Pesquisadoras indicadas as duas categorias do prêmio, juntamente com o subsecretário de educação superior da Secretaria de Desenvolvimento Econômico, Sandro Valentini, a presidente da Academia de Ciências do Estado de São Paulo, Vanderlan Bolzani, a secretária de Desenvolvimento Econômico, Patrícia Ellen, e a professora Ester Sabino
O prêmio Ester Sabino para mulheres cientistas teve 174 profissionais inscritas, indicadas por seus pares. Não havia a possibilidade de a cientista submeter o próprio nome para avaliação.

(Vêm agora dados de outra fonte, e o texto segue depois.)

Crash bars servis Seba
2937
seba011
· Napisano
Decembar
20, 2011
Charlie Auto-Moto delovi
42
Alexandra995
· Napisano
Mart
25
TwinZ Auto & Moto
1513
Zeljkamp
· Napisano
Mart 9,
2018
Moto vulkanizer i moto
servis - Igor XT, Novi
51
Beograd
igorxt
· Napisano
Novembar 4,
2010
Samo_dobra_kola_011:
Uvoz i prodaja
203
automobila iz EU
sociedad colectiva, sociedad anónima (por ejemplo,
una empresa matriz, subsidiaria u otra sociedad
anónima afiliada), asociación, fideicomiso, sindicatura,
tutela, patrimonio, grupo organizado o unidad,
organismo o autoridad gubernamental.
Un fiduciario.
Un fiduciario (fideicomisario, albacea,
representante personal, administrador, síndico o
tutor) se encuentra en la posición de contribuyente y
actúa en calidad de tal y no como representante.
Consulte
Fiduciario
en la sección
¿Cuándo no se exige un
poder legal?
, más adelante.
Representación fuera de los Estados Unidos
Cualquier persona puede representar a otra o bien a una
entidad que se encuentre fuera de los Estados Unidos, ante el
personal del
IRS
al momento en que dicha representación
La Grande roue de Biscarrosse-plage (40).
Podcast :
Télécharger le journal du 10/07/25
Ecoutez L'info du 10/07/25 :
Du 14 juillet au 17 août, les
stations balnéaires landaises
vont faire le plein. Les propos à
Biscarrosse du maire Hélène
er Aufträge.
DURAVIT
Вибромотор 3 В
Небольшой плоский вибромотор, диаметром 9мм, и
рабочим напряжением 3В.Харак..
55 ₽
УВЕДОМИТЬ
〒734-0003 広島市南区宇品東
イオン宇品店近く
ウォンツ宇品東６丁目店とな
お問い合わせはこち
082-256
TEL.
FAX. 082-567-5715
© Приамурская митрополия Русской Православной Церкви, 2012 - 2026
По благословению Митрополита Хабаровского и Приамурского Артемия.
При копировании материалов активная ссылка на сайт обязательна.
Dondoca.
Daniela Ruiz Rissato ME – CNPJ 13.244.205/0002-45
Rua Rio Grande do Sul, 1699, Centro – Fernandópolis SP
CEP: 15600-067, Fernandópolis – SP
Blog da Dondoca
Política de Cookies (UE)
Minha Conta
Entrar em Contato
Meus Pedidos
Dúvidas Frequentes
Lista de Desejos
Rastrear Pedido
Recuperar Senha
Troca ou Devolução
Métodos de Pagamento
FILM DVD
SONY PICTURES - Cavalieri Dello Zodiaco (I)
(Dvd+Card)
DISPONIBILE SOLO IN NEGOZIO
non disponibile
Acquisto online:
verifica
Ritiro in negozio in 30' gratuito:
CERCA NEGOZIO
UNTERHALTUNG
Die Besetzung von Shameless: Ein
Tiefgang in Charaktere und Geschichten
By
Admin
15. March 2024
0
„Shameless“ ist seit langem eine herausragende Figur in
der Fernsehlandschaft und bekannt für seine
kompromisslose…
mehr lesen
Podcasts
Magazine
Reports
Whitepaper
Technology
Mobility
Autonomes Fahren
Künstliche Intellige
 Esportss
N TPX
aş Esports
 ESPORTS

“Esta premiação extrapola o nível da universidade, da instituição pública, do país. Ela tem que ter uma dimensão internacional. O mundo tem que ter consciência de que ele só será melhor, socialmente mais justo, quando diminuirmos a discriminação de gênero. As mulheres na sociedade de hoje têm um papel no trabalho fundamental e aí precisa-se de política pública porque a mulher ainda tem muitos compromissos em jornada dupla, por mais avançado que seja o seu companheiro”, disse Vanderlan Bolzani.
A cerimônia foi liderada pela secretária estadual de Desenvolvimento Econômico, Patricia Ellen. O subsecretário de educação superior da Secretaria de Desenvolvimento Econômico, Sandro Valentini, também participou. O pró-reitor de pesquisa da Unesp, professor Edson Botelho, e a assessora da pró-reitoria de graduação, professora Silvana Vidotti, prestigiaram a premiação.
“Este prêmio à professora Maria Helena representa um importante marco de valorização tanto das pesquisas que vêm sendo realizadas por nossas excelentes pesquisadoras como, mais especificamente, das pesquisas nas humanidades. Momentos como este são de grande inspiração, muito importante nestes dias que estamos vivendo”, afirmou o pró-reitor de pesquisa da Unesp, professor Edson Botelho.
Segundo a Secretaria de Desenvolvimento Econômico, o prêmio Ester Sabino foi desenhado para que tenha continuidade nos próximos anos, de forma a valorizar a participação feminina no universo científico. “Fiz questão de garantir que este prêmio acontecesse para que a gente pudesse fazer com que ele virasse a regra, e não a exceção”, disse a secretária Patricia Ellen ao abrir o evento. “Reconhecer o trabalho das mulheres cientistas é pressuposto fundamental para a participação feminina igualitária no campo das ciências”, afirmou a secretária.